Task statement: Write out the records again exactly and exclude the pictures.
[Opening Data to use section]
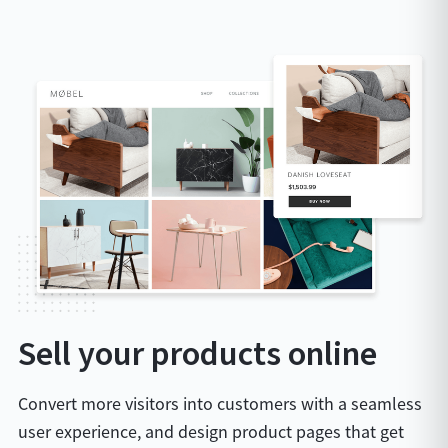
Sell your products online
Convert more visitors into customers with a seamless
user experience, and design product pages that get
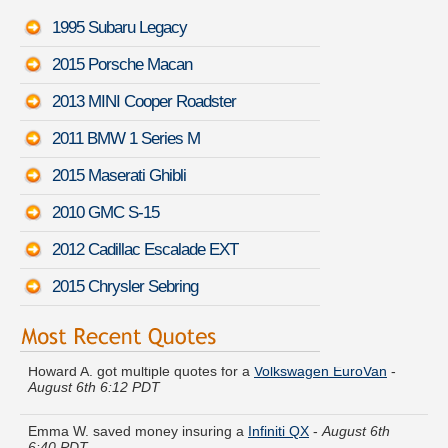
1995 Subaru Legacy
2015 Porsche Macan
2013 MINI Cooper Roadster
2011 BMW 1 Series M
2015 Maserati Ghibli
2010 GMC S-15
2012 Cadillac Escalade EXT
2015 Chrysler Sebring
Howard A. got multiple quotes for a
Volkswagen EuroVan
-
August 6th 6:12 PDT
Emma W. saved money insuring a
Infiniti QX
-
August 6th
6:40 PDT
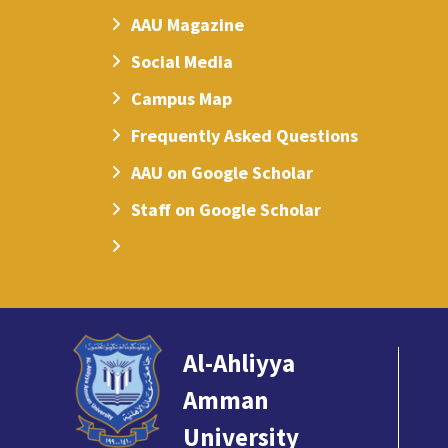
AAU Magazine
Social Media
Campus Map
Frequently Asked Questions
AAU on Google Scholar
Staff on Google Scholar
Al-Ahliyya
Amman
University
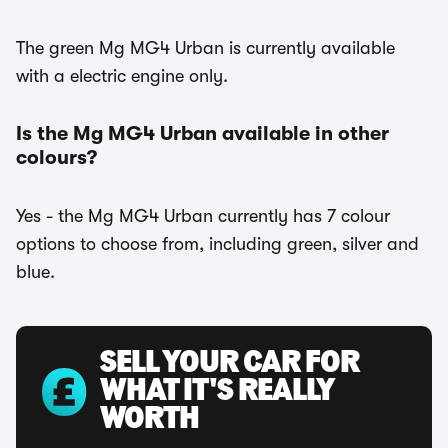
The green Mg MG4 Urban is currently available
with a electric engine only.
Is the Mg MG4 Urban available in other
colours?
Yes - the Mg MG4 Urban currently has 7 colour
options to choose from, including green, silver and
blue.
SELL YOUR CAR FOR
WHAT IT'S REALLY
WORTH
[Closing Data to use section]
Output for this task:
Sell your products online
Convert more visitors into customers with a seamless
user experience, and design product pages that get
1995 Subaru Legacy
2015 Porsche Macan
2013 MINI Cooper Roadster
2011 BMW 1 Series M
2015 Maserati Ghibli
2010 GMC S-15
2012 Cadillac Escalade EXT
2015 Chrysler Sebring
Howard A. got multiple quotes for a
Volkswagen EuroVan
-
August 6th 6:12 PDT
Emma W. saved money insuring a
Infiniti QX
-
August 6th
6:40 PDT
AAU Magazine
Social Media
Campus Map
Frequently Asked Questions
AAU on Google Scholar
Staff on Google Scholar
Al-Ahliyya
Amman
University
The green Mg MG4 Urban is currently available
with a electric engine only.
Is the Mg MG4 Urban available in other
colours?
Yes - the Mg MG4 Urban currently has 7 colour
options to choose from, including green, silver and
blue.
SELL YOUR CAR FOR
WHAT IT'S REALLY
WORTH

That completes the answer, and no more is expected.